Fausto y el último hombre

«El doctor Fausto», por Miguél Hernández Nájera. Museo Nacional del Prado

No sé cómo llegué hasta allí.

Tal vez nadie llega.

Tal vez simplemente se despierta.

Recuerdo una llanura inmensa.

No era oscura.

Tampoco luminosa.

Era algo peor.

Era evidente.

Todo podía verse.

Nada podía ocultarse.

No había fuego.

Los antiguos imaginaron el infierno lleno de llamas porque todavía no habían comprendido que el mayor tormento no es el dolor.

Es la verdad sin amor.

Caminé durante largo tiempo.

O quizá no existía el tiempo.

En aquella región las cosas no sucedían.

Simplemente eran.

Entonces lo vi.

Estaba sentado sobre una roca.

Solo.

Completamente solo.

No con la soledad de quien carece de compañía.

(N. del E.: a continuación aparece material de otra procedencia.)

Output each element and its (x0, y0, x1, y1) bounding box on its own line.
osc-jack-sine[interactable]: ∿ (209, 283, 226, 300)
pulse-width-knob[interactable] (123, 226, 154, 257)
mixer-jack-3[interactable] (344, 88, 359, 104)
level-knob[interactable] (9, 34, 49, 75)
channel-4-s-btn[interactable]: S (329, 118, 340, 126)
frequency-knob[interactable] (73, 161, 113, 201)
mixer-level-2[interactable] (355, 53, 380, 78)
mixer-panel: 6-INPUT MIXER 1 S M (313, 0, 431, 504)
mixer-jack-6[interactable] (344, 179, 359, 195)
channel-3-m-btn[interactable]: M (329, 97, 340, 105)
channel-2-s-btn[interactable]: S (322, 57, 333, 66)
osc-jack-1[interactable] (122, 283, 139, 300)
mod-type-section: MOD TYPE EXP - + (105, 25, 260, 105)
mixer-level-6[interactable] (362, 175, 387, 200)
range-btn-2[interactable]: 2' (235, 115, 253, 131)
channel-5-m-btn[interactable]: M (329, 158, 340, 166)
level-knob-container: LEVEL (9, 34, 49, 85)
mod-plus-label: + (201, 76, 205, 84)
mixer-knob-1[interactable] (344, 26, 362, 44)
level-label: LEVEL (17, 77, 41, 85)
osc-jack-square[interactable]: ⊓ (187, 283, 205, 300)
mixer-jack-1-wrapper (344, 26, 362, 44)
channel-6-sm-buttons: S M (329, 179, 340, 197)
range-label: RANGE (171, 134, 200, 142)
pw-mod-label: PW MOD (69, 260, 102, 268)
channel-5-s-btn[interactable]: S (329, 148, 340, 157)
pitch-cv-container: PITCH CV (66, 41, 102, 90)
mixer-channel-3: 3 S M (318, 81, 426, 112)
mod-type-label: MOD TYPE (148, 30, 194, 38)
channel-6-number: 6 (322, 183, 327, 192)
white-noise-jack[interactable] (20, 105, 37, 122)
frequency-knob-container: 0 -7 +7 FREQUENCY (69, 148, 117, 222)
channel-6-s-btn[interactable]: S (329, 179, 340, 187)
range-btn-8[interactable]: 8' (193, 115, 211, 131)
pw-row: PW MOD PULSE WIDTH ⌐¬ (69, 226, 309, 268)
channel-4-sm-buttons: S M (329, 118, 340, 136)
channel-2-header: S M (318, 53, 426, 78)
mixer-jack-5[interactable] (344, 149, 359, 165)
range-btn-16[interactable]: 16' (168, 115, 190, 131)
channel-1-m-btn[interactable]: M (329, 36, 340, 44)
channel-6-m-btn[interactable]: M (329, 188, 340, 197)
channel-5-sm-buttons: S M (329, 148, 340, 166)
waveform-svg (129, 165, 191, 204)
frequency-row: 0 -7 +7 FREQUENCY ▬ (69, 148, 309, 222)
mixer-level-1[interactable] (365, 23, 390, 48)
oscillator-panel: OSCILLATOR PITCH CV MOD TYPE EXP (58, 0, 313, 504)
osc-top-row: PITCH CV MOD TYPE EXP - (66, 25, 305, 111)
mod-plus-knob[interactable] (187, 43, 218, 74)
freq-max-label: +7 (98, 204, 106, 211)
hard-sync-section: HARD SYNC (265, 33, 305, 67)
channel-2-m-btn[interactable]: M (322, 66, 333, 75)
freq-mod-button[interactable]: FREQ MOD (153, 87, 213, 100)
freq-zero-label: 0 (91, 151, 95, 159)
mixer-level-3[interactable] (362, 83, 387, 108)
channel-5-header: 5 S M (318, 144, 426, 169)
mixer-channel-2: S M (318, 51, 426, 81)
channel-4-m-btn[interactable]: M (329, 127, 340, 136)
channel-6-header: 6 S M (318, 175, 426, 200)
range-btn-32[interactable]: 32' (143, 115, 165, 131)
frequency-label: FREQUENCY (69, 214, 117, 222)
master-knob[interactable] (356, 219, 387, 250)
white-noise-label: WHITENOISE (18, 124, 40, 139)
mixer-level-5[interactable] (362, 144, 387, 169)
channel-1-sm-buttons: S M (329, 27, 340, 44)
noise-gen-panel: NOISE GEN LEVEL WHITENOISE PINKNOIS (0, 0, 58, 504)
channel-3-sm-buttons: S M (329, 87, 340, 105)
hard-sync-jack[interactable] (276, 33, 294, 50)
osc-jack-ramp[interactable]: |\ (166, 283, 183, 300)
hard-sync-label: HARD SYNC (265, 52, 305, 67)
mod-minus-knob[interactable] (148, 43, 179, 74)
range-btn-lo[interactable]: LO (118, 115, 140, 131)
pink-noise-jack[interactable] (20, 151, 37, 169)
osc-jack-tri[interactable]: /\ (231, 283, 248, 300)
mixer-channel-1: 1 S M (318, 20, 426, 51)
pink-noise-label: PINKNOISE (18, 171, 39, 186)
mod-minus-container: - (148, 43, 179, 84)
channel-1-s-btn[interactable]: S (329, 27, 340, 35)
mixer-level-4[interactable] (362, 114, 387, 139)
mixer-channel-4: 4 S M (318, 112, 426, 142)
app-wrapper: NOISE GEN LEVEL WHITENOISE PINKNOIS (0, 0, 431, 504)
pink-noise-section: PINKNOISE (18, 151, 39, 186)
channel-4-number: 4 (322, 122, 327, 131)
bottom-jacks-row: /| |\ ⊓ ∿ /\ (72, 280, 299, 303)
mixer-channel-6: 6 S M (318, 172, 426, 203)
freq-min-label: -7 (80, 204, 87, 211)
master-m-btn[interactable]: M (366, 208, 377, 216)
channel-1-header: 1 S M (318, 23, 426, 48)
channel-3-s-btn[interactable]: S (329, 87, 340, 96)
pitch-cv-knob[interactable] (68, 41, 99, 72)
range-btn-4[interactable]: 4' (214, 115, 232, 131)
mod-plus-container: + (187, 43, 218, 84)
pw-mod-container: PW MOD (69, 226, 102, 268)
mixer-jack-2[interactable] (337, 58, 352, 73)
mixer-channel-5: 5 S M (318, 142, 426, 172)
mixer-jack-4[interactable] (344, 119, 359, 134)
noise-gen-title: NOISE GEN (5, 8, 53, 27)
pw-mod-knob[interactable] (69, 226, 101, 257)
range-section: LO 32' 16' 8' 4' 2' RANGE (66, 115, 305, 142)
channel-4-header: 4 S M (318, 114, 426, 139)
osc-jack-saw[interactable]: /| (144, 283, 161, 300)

Con la soledad de quien ha perdido el principio mismo por el cual toda compañía tiene sentido.

Su rostro conservaba una extraña nobleza.

Parecía un rey destronado.

Un emperador después de la caída de su imperio.

Un arcángel después de la batalla.

Lo reconocí inmediatamente.

Era Fausto.

No el personaje.

No la leyenda.

No el poeta.

El hombre.

El primero.

El eterno.

El hombre que había querido más.

Siempre más.

Más saber.

Más poder.

Más libertad.

Más dominio.

Más mundo.

Más hombre.

Más que hombre.

Cuando llegué frente a él apareció otro caminante.

Joven.

Hermoso.

Perfectamente hermoso.

La belleza fría de las cosas fabricadas.

Sus ojos brillaban con una luz artificial.

Su cuerpo parecía diseñado por una inteligencia que hubiera declarado la guerra a toda imperfección.

No envejecía.

No enfermaba.

No aceptaba límites.

Traía consigo toda la soberbia de nuestro siglo.

Y toda la inocencia de quien todavía no conoce el precio.

Se acercó a Fausto.

Sonrió.

Y dijo:

—He venido a darte las gracias.

Fausto levantó lentamente la cabeza.

—¿Por qué?

—Porque tú comenzaste todo esto.

Nos enseñaste a no aceptar límites.

Nos enseñaste a desafiar la naturaleza.

Nos enseñaste a no obedecer.

Nos enseñaste que el hombre puede rehacerse a sí mismo.

Nosotros terminaremos tu obra.

Pronto corregiremos el cuerpo.

Después corregiremos la inteligencia.

Después corregiremos las emociones.

Después corregiremos la muerte.

Después corregiremos la propia condición humana.

Fausto lo observó largamente.

Muy largamente.

Como un anciano contempla un retrato suyo olvidado durante siglos.

Finalmente habló.

—¿Todavía estáis en eso?

El joven frunció el ceño.

—¿En qué?

—En la ilusión de que vuestro enemigo son los límites.

El joven sonrió.

—Los límites siempre han sido el enemigo.

La enfermedad.

La ignorancia.

La dependencia.

La muerte.

La naturaleza.

Fausto cerró los ojos.

Y por primera vez vi en su rostro algo peor que el sufrimiento.

Vi vergüenza.

No la vergüenza de quien ha sido humillado.

La vergüenza de quien comprende.

—Yo también hablé así.

Creí que el problema era el límite.

Creí que el problema era la obediencia.

Creí que el problema era la naturaleza.

Creí que el problema era Dios.

Pero el límite no era una muralla.

Era mi forma.

Era aquello por lo cual yo era hombre y no una sombra.

Vosotros llamáis límite a vuestra propia forma.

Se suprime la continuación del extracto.